Every record is to be duplicated exactly as it reads, without its images.

Top of Information supplied

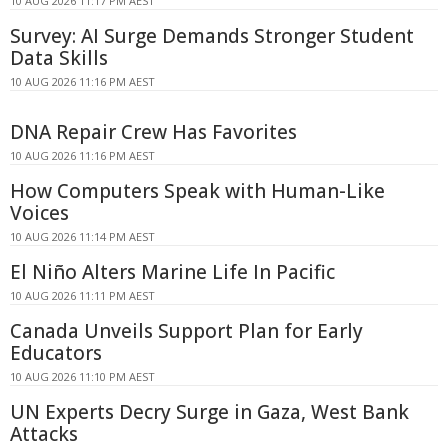
10 AUG 2026 11:17 PM AEST
Survey: AI Surge Demands Stronger Student
Data Skills
10 AUG 2026 11:16 PM AEST
DNA Repair Crew Has Favorites
10 AUG 2026 11:16 PM AEST
How Computers Speak with Human-Like
Voices
10 AUG 2026 11:14 PM AEST
El Niño Alters Marine Life In Pacific
10 AUG 2026 11:11 PM AEST
Canada Unveils Support Plan for Early
Educators
10 AUG 2026 11:10 PM AEST
UN Experts Decry Surge in Gaza, West Bank
Attacks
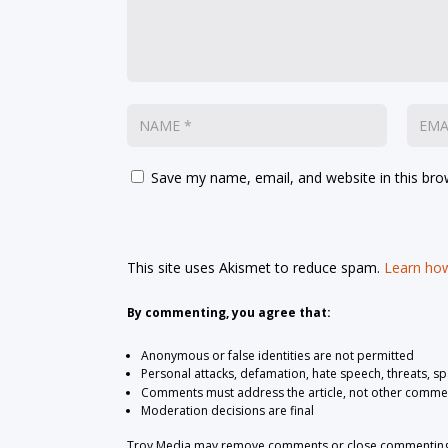
Save my name, email, and website in this bro
This site uses Akismet to reduce spam.
Learn how
By commenting, you agree that:
Anonymous or false identities are not permitted
Personal attacks, defamation, hate speech, threats, s
Comments must address the article, not other comme
Moderation decisions are final
Troy Media may remove comments or close commenting at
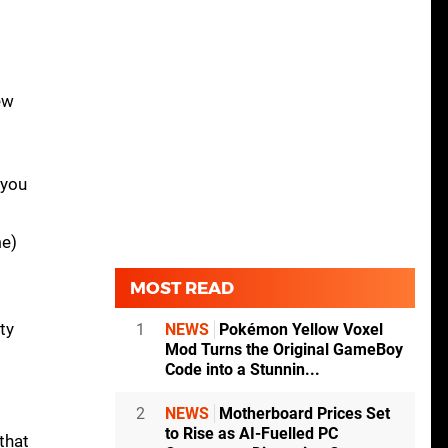
ew
 you
me)
MOST READ
ty
1
NEWS
Pokémon Yellow Voxel
Mod Turns the Original GameBoy
Code into a Stunnin...
2
NEWS
Motherboard Prices Set
to Rise as AI-Fuelled PC
that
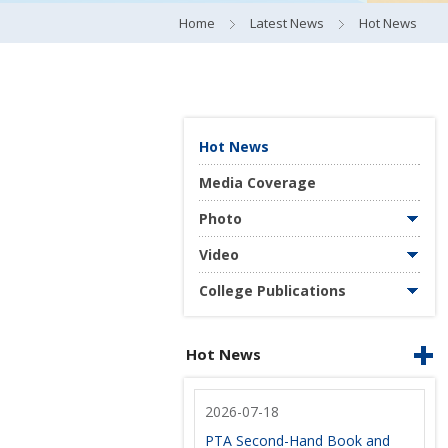
Home
Latest News
Hot News
Hot News
Media Coverage
Photo
Video
College Publications
Hot News
2026-07-18
PTA Second-Hand Book and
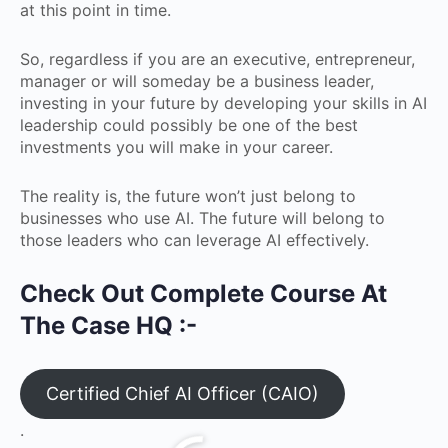
at this point in time.
So, regardless if you are an executive, entrepreneur,
manager or will someday be a business leader,
investing in your future by developing your skills in AI
leadership could possibly be one of the best
investments you will make in your career.
The reality is, the future won’t just belong to
businesses who use AI. The future will belong to
those leaders who can leverage AI effectively.
Check Out Complete Course At
The Case HQ :-
Certified Chief AI Officer (CAIO)
.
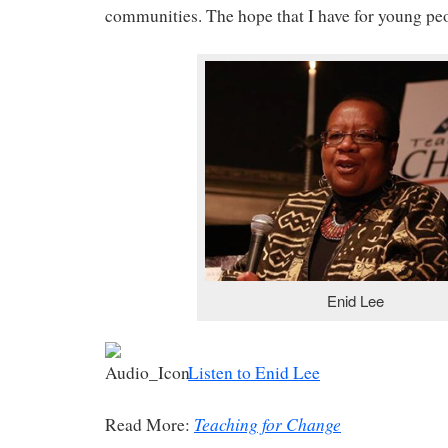
communities. The hope that I have for young peop
Enid Lee
Listen to Enid Lee
Teaching for Change
Read More:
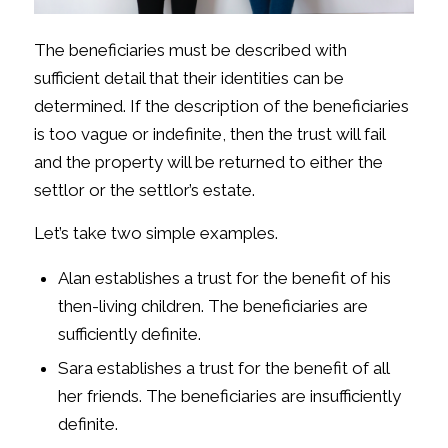
The beneficiaries must be described with
sufficient detail that their identities can be
determined. If the description of the beneficiaries
is too vague or indefinite, then the trust will fail
and the property will be returned to either the
settlor or the settlor’s estate.
Let’s take two simple examples.
Alan establishes a trust for the benefit of his
then-living children. The beneficiaries are
sufficiently definite.
Sara establishes a trust for the benefit of all
her friends. The beneficiaries are insufficiently
definite.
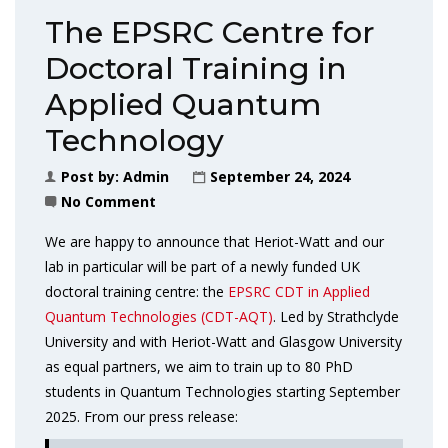
The EPSRC Centre for
Doctoral Training in
Applied Quantum
Technology
Post by:
Admin
September 24, 2024
No Comment
We are happy to announce that Heriot-Watt and our
lab in particular will be part of a newly funded UK
doctoral training centre: the
EPSRC CDT in Applied
Quantum Technologies (CDT-AQT)
. Led by Strathclyde
University and with Heriot-Watt and Glasgow University
as equal partners, we aim to train up to 80 PhD
students in Quantum Technologies starting September
2025. From our press release:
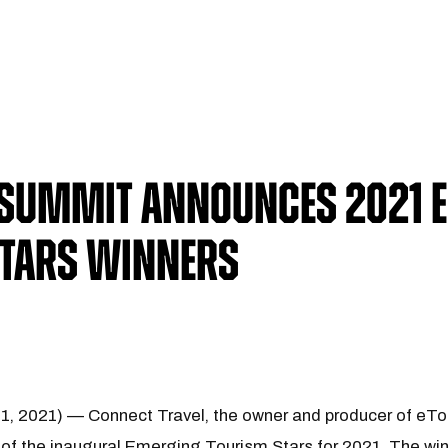
 Summit Announces 2021 
Stars Winners
 1, 2021) — Connect Travel, the owner and producer of eT
of the inaugural Emerging Tourism Stars for 2021. The win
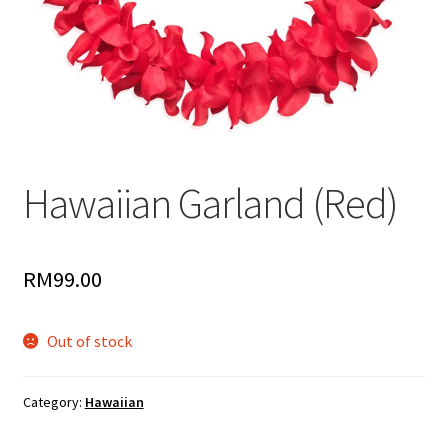
Hawaiian Garland (Red)
RM
99.00
Out of stock
Category:
Hawaiian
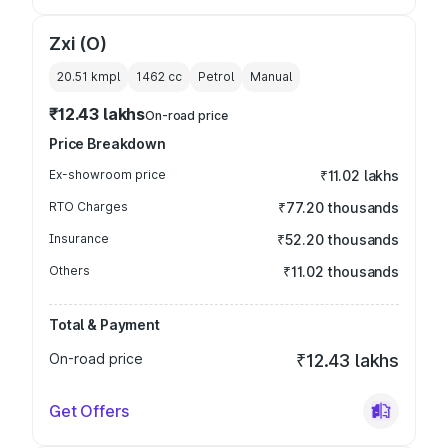
Zxi (O)
20.51 kmpl
1462
cc
Petrol
Manual
₹12.43 lakhs
On-road price
Price Breakdown
Ex-showroom price
₹11.02 lakhs
RTO Charges
₹77.20 thousands
Insurance
₹52.20 thousands
Others
₹11.02 thousands
Total & Payment
On-road price
₹12.43 lakhs
Get Offers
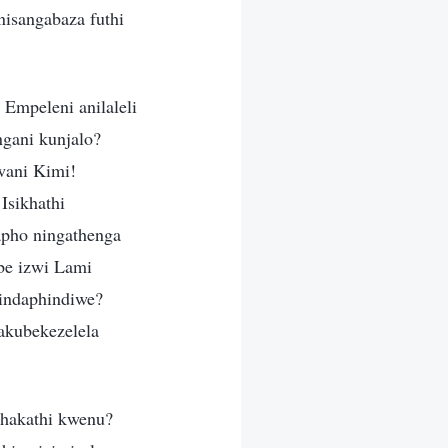
 nisangabaza futhi
 Empeleni anilaleli
gani kunjalo?
wani Kimi!
Isikhathi
apho ningathenga
be izwi Lami
hindaphindiwe?
akubekezelela
phakathi kwenu?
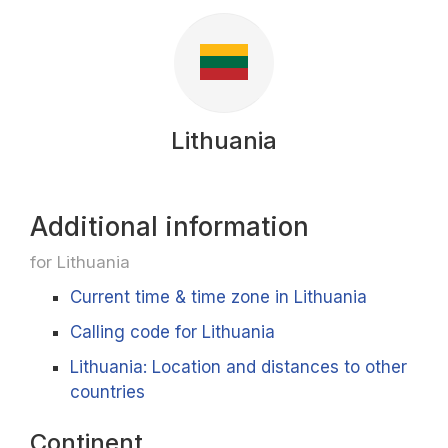
Lithuania
Additional information
for Lithuania
Current time & time zone in Lithuania
Calling code for Lithuania
Lithuania: Location and distances to other
countries
Continent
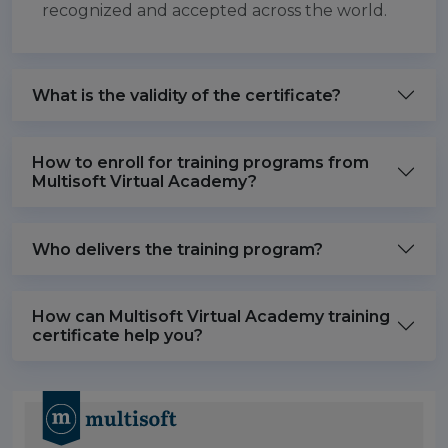
recognized and accepted across the world.
What is the validity of the certificate?
How to enroll for training programs from
Multisoft Virtual Academy?
Who delivers the training program?
How can Multisoft Virtual Academy training
certificate help you?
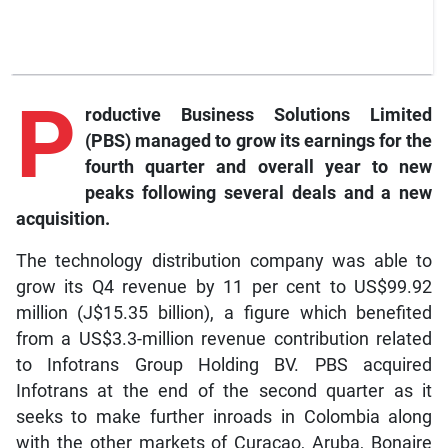
P
roductive Business Solutions Limited
(PBS) managed to grow its earnings for the
fourth quarter and overall year to new
peaks following several deals and a new
acquisition.
The technology distribution company was able to
grow its Q4 revenue by 11 per cent to US$99.92
million (J$15.35 billion), a figure which benefited
from a US$3.3-million revenue contribution related
to Infotrans Group Holding BV. PBS acquired
Infotrans at the end of the second quarter as it
seeks to make further inroads in Colombia along
with the other markets of Curaçao, Aruba, Bonaire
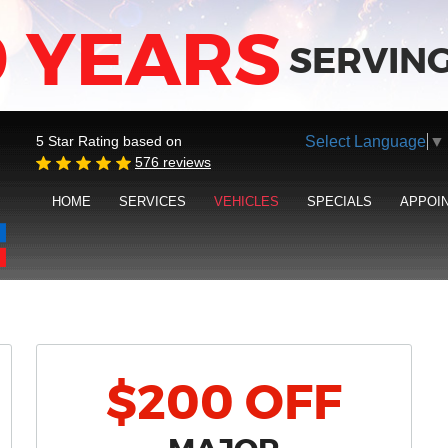
9 YEARS
SERVING
Select Language
▼
5 Star Rating based on
576 reviews
HOME
SERVICES
VEHICLES
SPECIALS
APPOI
$200 OFF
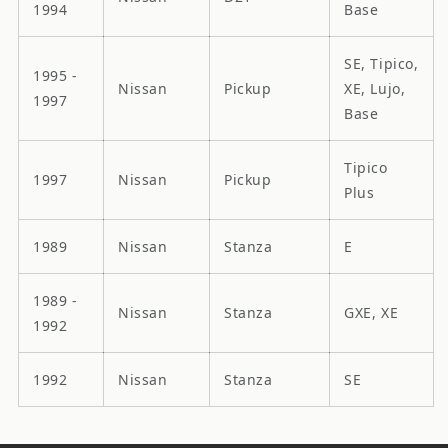
1994
Base
SE, Tipico,
1995 -
Nissan
Pickup
XE, Lujo,
1997
Base
Tipico
1997
Nissan
Pickup
Plus
1989
Nissan
Stanza
E
1989 -
Nissan
Stanza
GXE, XE
1992
1992
Nissan
Stanza
SE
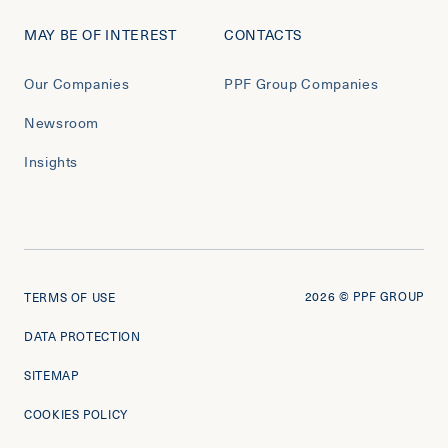
MAY BE OF INTEREST
CONTACTS
Our Companies
PPF Group Companies
Newsroom
Insights
2026
© PPF GROUP
TERMS OF USE
DATA PROTECTION
SITEMAP
COOKIES POLICY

Bottom of Information supplied

Completed task:
10 AUG 2026 11:17 PM AEST
Survey: AI Surge Demands Stronger Student
Data Skills
10 AUG 2026 11:16 PM AEST
DNA Repair Crew Has Favorites
10 AUG 2026 11:16 PM AEST
How Computers Speak with Human-Like
Voices
10 AUG 2026 11:14 PM AEST
El Niño Alters Marine Life In Pacific
10 AUG 2026 11:11 PM AEST
Canada Unveils Support Plan for Early
Educators
10 AUG 2026 11:10 PM AEST
UN Experts Decry Surge in Gaza, West Bank
Attacks
Save my name, email, and website in this bro
This site uses Akismet to reduce spam.
Learn how
By commenting, you agree that:
Anonymous or false identities are not permitted
Personal attacks, defamation, hate speech, threats, s
Comments must address the article, not other comme
Moderation decisions are final
Troy Media may remove comments or close commenting at
ew
 you
me)
MOST READ
ty
1
NEWS
Pokémon Yellow Voxel
Mod Turns the Original GameBoy
Code into a Stunnin...
2
NEWS
Motherboard Prices Set
to Rise as AI-Fuelled PC
that
Home
Latest News
Hot News
Hot News
Media Coverage
Photo
Video
College Publications
Hot News
2026-07-18
PTA Second-Hand Book and
at this point in time.
So, regardless if you are an executive, entrepreneur,
manager or will someday be a business leader,
investing in your future by developing your skills in AI
leadership could possibly be one of the best
investments you will make in your career.
The reality is, the future won’t just belong to
businesses who use AI. The future will belong to
those leaders who can leverage AI effectively.
Check Out Complete Course At
The Case HQ :-
Certified Chief AI Officer (CAIO)
.
communities. The hope that I have for young peop
Enid Lee
Listen to Enid Lee
Teaching for Change
Read More:
The beneficiaries must be described with
sufficient detail that their identities can be
determined. If the description of the beneficiaries
is too vague or indefinite, then the trust will fail
and the property will be returned to either the
settlor or the settlor’s estate.
Let’s take two simple examples.
Alan establishes a trust for the benefit of his
then-living children. The beneficiaries are
sufficiently definite.
Sara establishes a trust for the benefit of all
her friends. The beneficiaries are insufficiently
definite.
The EPSRC Centre for
Doctoral Training in
Applied Quantum
Technology
Post by:
Admin
September 24, 2024
No Comment
We are happy to announce that Heriot-Watt and our
lab in particular will be part of a newly funded UK
doctoral training centre: the
EPSRC CDT in Applied
Quantum Technologies (CDT-AQT)
. Led by Strathclyde
University and with Heriot-Watt and Glasgow University
as equal partners, we aim to train up to 80 PhD
students in Quantum Technologies starting September
2025. From our press release:
 Summit Announces 2021 
Stars Winners
 1, 2021) — Connect Travel, the owner and producer of eT
of the inaugural Emerging Tourism Stars for 2021. The win
Hawaiian Garland (Red)
RM
99.00
Out of stock
Category:
Hawaiian
Zxi (O)
20.51 kmpl
1462
cc
Petrol
Manual
₹12.43 lakhs
On-road price
Price Breakdown
Ex-showroom price
₹11.02 lakhs
RTO Charges
₹77.20 thousands
Insurance
₹52.20 thousands
Others
₹11.02 thousands
Total & Payment
On-road price
₹12.43 lakhs
Get Offers
 nisangabaza futhi
 Empeleni anilaleli
gani kunjalo?
wani Kimi!
Isikhathi
apho ningathenga
be izwi Lami
hindaphindiwe?
akubekezelela
phakathi kwenu?
Lithuania
Additional information
for Lithuania
Current time & time zone in Lithuania
Calling code for Lithuania
Lithuania: Location and distances to other
countries
Continent
recognized and accepted across the world.
What is the validity of the certificate?
How to enroll for training programs from
Multisoft Virtual Academy?
Who delivers the training program?
How can Multisoft Virtual Academy training
certificate help you?
P
roductive Business Solutions Limited
(PBS) managed to grow its earnings for the
fourth quarter and overall year to new
peaks following several deals and a new
acquisition.
The technology distribution company was able to
grow its Q4 revenue by 11 per cent to US$99.92
million (J$15.35 billion), a figure which benefited
from a US$3.3-million revenue contribution related
to Infotrans Group Holding BV. PBS acquired
Infotrans at the end of the second quarter as it
seeks to make further inroads in Colombia along
with the other markets of Curaçao, Aruba, Bonaire
9 YEARS
SERVING
Select Language
▼
5 Star Rating based on
576 reviews
HOME
SERVICES
VEHICLES
SPECIALS
APPOI
$200 OFF
1994
Base
SE, Tipico,
1995 -
Nissan
Pickup
XE, Lujo,
1997
Base
Tipico
1997
Nissan
Pickup
Plus
1989
Nissan
Stanza
E
1989 -
Nissan
Stanza
GXE, XE
1992
1992
Nissan
Stanza
SE
MAY BE OF INTEREST
CONTACTS
Our Companies
PPF Group Companies
Newsroom
Insights
2026
© PPF GROUP
TERMS OF USE
DATA PROTECTION
SITEMAP
COOKIES POLICY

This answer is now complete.